Darunter war auch ein aufkeimender Antisemitismus, der es Simmel unmöglich machte, in der deutschen Öffentlichkeit eine herausragende Position zu erreichen. Obwohl ihn Weber sehr unterstützte, war dies der Grund, der ihn schlussendlich nach Straßburg zur dortigen Universität zwang. So ist es auch nahe liegend, dass sich Simmel dieser Entwicklung zum Absoluten und Allgemeinen entzog. In jedem seiner Werke ist ein „Sowohl als Auch" zu finden, was dazu führt, dass ihn keine Seite für sich instrumentalisieren kann. In diesem Licht muss man auch das immer wiederkehrende Thema der Individualisierung und des Allgemeinen sehen.

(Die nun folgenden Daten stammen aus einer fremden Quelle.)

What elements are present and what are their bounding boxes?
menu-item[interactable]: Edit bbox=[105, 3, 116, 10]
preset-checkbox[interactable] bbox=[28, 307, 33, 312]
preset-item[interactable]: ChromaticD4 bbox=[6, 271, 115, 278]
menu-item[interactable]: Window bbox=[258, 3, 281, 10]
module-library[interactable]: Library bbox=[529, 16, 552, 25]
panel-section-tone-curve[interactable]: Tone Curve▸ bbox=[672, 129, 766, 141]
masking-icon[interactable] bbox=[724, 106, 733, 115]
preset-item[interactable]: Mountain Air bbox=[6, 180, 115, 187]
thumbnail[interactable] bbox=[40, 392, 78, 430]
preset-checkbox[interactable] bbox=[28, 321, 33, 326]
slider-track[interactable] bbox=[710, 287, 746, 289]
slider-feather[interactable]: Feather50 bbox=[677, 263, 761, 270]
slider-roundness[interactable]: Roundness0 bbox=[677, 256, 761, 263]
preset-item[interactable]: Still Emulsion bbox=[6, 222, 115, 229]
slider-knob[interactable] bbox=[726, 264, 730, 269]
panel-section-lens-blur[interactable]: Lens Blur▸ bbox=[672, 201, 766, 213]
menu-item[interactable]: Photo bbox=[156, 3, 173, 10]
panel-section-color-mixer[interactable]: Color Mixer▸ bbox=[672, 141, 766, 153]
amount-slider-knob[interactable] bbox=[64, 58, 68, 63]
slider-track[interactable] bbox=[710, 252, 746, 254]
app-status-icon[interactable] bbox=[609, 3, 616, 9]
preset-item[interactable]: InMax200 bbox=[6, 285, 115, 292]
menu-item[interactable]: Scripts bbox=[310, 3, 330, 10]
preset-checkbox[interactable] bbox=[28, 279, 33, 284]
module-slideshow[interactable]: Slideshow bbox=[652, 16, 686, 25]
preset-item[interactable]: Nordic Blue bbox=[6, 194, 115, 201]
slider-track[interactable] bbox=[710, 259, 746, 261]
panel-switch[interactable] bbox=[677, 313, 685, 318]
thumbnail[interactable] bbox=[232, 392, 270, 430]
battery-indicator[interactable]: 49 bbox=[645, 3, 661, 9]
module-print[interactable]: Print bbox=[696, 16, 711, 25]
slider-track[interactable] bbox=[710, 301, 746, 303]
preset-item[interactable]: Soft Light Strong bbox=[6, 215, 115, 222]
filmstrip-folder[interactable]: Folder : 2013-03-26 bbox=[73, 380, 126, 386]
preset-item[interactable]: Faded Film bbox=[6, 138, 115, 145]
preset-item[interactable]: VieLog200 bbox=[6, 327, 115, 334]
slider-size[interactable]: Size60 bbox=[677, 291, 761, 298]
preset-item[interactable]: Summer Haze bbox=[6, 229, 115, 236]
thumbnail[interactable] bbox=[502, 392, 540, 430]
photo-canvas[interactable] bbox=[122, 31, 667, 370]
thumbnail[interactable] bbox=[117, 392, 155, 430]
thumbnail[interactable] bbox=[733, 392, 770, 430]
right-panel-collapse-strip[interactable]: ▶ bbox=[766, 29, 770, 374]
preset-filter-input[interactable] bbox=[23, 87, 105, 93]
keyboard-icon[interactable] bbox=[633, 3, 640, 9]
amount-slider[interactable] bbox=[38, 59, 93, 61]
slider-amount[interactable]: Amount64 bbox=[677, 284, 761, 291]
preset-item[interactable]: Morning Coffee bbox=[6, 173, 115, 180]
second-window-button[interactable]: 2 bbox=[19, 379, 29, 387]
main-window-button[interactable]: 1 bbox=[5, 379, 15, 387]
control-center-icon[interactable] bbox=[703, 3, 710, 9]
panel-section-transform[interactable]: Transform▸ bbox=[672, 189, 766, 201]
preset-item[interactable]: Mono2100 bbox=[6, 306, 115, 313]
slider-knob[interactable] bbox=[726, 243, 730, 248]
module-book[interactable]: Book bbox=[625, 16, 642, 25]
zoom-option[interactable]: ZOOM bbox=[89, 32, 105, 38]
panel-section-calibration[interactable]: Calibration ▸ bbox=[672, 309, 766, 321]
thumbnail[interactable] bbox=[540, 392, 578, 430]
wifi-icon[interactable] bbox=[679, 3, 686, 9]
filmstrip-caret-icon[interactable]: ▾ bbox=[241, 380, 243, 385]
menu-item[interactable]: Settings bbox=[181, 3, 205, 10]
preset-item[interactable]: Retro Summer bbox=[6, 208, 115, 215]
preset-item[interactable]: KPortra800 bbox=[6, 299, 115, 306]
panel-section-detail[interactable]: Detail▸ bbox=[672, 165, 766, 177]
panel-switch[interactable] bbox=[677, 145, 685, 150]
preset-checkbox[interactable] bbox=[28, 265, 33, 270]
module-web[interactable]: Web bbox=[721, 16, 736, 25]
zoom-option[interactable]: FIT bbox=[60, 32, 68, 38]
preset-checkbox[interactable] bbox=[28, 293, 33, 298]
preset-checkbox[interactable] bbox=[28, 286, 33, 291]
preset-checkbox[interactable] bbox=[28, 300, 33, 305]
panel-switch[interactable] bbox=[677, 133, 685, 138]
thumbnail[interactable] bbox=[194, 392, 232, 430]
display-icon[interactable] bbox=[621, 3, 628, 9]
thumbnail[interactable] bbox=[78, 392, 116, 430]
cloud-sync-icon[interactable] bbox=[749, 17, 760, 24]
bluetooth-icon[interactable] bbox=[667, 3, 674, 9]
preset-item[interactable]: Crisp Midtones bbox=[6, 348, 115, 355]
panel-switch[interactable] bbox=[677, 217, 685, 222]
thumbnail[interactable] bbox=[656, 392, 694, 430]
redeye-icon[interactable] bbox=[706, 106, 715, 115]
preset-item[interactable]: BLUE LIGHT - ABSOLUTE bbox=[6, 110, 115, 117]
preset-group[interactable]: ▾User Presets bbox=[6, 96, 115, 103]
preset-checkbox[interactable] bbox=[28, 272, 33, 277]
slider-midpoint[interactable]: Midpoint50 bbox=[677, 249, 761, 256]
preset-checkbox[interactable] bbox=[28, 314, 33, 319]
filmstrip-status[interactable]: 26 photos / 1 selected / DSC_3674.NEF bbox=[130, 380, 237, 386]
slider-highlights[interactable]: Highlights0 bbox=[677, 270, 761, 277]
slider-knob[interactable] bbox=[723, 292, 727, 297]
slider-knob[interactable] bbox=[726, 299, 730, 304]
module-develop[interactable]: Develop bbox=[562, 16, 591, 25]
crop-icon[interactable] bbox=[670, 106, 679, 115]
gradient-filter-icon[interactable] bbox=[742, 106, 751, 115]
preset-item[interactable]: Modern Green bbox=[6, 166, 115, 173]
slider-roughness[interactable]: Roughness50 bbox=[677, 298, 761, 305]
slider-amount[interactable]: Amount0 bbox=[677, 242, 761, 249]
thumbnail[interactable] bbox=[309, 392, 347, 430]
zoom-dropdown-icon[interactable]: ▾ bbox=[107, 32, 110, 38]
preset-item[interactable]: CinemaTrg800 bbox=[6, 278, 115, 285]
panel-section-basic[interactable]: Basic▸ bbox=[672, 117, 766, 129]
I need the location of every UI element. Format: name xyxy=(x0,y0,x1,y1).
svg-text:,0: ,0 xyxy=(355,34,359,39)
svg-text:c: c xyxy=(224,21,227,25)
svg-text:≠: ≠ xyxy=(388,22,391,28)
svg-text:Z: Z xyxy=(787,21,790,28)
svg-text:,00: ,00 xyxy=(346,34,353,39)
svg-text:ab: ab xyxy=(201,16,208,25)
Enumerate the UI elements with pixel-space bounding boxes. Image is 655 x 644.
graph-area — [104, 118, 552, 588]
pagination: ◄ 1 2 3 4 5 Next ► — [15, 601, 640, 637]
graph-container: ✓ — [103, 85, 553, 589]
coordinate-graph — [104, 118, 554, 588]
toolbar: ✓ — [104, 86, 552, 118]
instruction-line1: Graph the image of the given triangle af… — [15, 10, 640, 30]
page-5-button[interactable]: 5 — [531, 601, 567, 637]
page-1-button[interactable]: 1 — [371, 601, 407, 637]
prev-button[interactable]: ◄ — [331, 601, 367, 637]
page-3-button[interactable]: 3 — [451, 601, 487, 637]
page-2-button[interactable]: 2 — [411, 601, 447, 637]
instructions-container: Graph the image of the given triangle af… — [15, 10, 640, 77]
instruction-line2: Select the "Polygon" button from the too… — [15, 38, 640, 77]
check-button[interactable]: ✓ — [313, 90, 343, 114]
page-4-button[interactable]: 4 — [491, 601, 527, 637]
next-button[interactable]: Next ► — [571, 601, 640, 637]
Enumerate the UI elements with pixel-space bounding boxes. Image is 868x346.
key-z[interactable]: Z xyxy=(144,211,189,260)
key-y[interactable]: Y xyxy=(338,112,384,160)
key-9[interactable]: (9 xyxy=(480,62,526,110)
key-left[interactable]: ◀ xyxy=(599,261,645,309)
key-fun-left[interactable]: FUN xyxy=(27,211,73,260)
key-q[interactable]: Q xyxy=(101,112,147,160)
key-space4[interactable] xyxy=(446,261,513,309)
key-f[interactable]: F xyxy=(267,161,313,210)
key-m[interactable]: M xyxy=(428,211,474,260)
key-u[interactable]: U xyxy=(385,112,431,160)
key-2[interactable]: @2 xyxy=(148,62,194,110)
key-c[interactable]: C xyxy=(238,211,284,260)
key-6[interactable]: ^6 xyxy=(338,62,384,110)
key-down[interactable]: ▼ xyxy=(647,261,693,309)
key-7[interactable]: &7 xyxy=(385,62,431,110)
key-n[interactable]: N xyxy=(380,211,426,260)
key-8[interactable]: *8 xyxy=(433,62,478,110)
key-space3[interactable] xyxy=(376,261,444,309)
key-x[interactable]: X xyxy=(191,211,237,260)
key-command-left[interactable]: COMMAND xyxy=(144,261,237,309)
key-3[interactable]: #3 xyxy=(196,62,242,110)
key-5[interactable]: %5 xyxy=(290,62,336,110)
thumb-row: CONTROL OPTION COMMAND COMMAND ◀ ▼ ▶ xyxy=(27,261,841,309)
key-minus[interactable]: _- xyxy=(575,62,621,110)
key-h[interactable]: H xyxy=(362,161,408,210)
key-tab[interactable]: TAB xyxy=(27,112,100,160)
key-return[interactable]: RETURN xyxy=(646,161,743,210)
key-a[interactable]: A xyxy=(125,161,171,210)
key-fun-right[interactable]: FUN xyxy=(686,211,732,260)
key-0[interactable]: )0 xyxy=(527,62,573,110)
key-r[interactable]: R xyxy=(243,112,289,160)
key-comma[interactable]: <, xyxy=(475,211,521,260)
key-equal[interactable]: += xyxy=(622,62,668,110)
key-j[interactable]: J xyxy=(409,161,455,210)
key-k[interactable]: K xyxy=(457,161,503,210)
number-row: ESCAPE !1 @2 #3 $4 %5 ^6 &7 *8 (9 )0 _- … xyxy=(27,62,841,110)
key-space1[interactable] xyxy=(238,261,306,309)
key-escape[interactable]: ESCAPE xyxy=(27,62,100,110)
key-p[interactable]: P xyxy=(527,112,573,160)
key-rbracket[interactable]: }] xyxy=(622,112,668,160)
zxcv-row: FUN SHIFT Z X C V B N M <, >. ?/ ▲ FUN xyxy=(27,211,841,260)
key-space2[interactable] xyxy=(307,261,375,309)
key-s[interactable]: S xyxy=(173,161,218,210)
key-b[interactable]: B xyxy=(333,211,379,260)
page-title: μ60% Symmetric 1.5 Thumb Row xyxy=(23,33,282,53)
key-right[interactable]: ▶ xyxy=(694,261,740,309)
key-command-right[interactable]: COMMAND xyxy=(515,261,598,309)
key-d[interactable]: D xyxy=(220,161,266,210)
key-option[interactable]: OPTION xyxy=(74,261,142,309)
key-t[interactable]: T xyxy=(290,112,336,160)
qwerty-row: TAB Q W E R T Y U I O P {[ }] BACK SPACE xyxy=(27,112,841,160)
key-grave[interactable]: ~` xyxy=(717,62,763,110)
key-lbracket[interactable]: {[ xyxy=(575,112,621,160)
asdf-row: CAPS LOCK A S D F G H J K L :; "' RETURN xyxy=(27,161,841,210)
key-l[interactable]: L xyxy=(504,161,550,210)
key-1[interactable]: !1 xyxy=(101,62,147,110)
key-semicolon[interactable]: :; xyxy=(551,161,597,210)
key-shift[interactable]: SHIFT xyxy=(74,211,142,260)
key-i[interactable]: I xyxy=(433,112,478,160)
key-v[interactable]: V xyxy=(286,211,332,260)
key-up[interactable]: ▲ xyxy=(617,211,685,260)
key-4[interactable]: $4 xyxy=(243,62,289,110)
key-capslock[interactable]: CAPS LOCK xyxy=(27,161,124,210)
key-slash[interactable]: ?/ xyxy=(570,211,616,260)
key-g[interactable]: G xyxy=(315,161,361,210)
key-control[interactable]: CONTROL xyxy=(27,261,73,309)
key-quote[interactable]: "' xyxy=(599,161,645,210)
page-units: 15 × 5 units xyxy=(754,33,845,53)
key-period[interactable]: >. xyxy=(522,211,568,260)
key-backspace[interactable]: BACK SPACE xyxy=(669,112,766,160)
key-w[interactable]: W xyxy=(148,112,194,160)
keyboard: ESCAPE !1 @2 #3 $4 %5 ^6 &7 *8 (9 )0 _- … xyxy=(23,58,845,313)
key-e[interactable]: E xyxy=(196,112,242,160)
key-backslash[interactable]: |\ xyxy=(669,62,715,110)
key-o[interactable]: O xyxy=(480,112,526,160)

Simmels Theorie und Schillers Briefe
Die herausragende Dynamik seiner Zeit prägt Simmel. Dabei verfällt Simmel aber nicht irgendeiner Mode seiner Zeit, die für diese Dynamik steht. Nein, seine Theorie hat eben dieses gewisse Zeitlose und gerade dies ist als Reaktion auf die sich damals scheinbar immer schneller drehende Welt zu werten.
Wissenschaften unterscheiden sich nach Simmel nur durch ihre analytische Perspektive.[3] Sie zerlegen die Gegenstände und fassen sie unter ihren eigenen Begriffen wieder zusammen. Philosophie beschäftigt sich gemäß Simmel mit den Voraussetzungen und Methoden wissenschaftlicher Erkenntnis. Die Geschichte als wissenschaftliche Disziplin fragt nach den Motiven und dem Handlungskontext historischer Akteure und analysiert Ereignisse unter dem Blickwinkel ihrer zeitlichen Aufeinanderfolge.
Simmels Schaffen lässt sich in vier Phasen einteilen:[4] In der ersten Phase beschäftigt sich Simmel unter dem Eindruck von Charles Darwin und Herbert Spencer mit gesellschaftlichem Wandel. In dieser Zeit (1900) entsteht zum Beispiel so die Philosophie des Geldes. In seiner zweiten Schaffensperiode wendet sich Simmel der Analyse sozialer und kultureller Formen unter dem Konzept des Dualismus von Form und Inhalt zu. In der dritten Phase erweitert er den Dualismus mit der Kategorie „Leben“ und somit der Idee des Werdens und der Dynamik. In dieser Zeit entstehen „Rembrandt“ und andere personenbezogene Schriften. In der vierten und letzten Schaffensperiode beschäftigt sich Simmel mit dem Krieg.
Simmel meint, dass Menschen sowohl Kreateure, als auch Betroffene von Wechselwirkungen sind. Kreateure im Sinne von Handeln, und Betroffene im Sinne von Erleben. Simmels These ist: „Je mehr Individuen an mehreren Gruppen (Kreisen) teilnehmen, desto größer ist die Chance zur Differenzierung ihrer Persönlichkeit.“[5] Dabei entsteht eine doppelte Problematik: Wie kann ein so differenziertes Individuum ein Ich-Gefühl entwickeln und wie sollen so stark differenzierte Persönlichkeiten in Wechselwirkung treten?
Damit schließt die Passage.